Panelists discussed aspects of the Colombia Peace Process, after viewing the film “Port of Destiny:Peace” about the Nobel Peace Prize winning president of Colombia. Linda Stamato, co-director of the CNCR, made the following observations:
The peace agreement that the Colombian government and the FARC, the Revolutionary Armed Forces of Colombia, originally presented to the people of Colombia did not offer a choice between peace and justice. Rather, the agreement looked to spare the nation the emotional and financial costs of retribution and to create an investment by the rebels in a stable and durable peace.
Rather than focusing on the past, particularly on punishing the rebel fighters — amnesty was to be granted to some but not to those guilty of grave crimes — the plan embraced the future.

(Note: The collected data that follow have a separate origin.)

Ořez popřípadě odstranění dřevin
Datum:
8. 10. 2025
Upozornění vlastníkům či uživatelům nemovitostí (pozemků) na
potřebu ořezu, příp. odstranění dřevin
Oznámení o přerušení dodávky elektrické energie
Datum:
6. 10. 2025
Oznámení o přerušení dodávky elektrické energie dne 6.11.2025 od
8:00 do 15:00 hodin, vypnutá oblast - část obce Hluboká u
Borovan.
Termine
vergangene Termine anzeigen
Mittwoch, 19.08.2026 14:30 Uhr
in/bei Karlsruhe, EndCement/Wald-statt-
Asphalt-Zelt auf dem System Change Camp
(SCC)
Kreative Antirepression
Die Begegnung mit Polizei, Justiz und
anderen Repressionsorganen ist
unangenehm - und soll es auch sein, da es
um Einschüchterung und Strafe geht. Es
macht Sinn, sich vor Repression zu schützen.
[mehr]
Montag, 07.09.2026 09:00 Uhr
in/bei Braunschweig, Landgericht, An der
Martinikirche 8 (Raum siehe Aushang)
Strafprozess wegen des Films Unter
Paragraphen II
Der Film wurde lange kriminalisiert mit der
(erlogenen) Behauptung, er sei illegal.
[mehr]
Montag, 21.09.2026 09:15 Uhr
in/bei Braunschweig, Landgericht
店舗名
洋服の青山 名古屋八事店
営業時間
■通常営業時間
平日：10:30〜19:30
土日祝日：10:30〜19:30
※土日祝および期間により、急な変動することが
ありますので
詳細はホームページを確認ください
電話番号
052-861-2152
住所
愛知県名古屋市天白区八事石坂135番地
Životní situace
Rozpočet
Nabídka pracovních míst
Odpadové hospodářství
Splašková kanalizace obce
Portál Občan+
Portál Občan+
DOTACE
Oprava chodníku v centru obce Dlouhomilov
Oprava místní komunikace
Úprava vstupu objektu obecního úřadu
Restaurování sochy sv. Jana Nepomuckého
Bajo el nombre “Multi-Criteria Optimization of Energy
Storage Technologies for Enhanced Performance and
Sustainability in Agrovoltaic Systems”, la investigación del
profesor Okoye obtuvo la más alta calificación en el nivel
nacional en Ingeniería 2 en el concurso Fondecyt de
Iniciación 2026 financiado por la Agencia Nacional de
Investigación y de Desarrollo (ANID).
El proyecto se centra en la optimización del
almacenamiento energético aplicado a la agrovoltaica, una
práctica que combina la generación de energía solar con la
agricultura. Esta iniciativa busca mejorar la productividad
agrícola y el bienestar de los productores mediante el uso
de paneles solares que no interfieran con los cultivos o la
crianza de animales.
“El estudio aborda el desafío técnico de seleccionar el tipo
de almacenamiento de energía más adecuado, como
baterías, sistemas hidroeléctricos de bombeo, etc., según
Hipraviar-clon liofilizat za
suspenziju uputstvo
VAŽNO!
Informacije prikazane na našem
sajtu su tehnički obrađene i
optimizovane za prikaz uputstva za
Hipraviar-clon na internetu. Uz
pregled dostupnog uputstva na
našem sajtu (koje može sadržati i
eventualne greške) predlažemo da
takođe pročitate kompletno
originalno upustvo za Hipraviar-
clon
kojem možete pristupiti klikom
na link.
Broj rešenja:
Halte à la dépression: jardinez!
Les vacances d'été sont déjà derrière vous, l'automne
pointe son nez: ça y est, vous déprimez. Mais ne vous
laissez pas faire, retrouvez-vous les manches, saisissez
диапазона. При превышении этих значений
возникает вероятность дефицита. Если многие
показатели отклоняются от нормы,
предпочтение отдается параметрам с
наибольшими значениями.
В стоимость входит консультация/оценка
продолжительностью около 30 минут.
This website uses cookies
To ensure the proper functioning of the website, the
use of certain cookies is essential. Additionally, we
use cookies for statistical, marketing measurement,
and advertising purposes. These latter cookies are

Offering seats in the country’s legislature to the rebels is not a reward but an intelligent investment that broadens political participation in the new postwar democracy.
An insight attributed to Confucius is sadly relevant to the rejection of the agreement: “Before you embark on a journey of revenge, dig two graves.” There are enough graves in Colombia. After 50 years, the nation deserves peace.
Having returned to the negotiating table, and producing a second agreement, the nation is trying to move forward but, under new leadership that has less of a commitment to the peace accords negotiated by the prior president, there is concern that the insurgency may start again, setting back the nation on its path to recreating the nation.
There are many lessons to learn from the Colombia peace process, not least that reaching agreement is the beginning of a process, not the end, and that implementation of agreement terms is just as difficult, if not more than reaching agreement in the first place.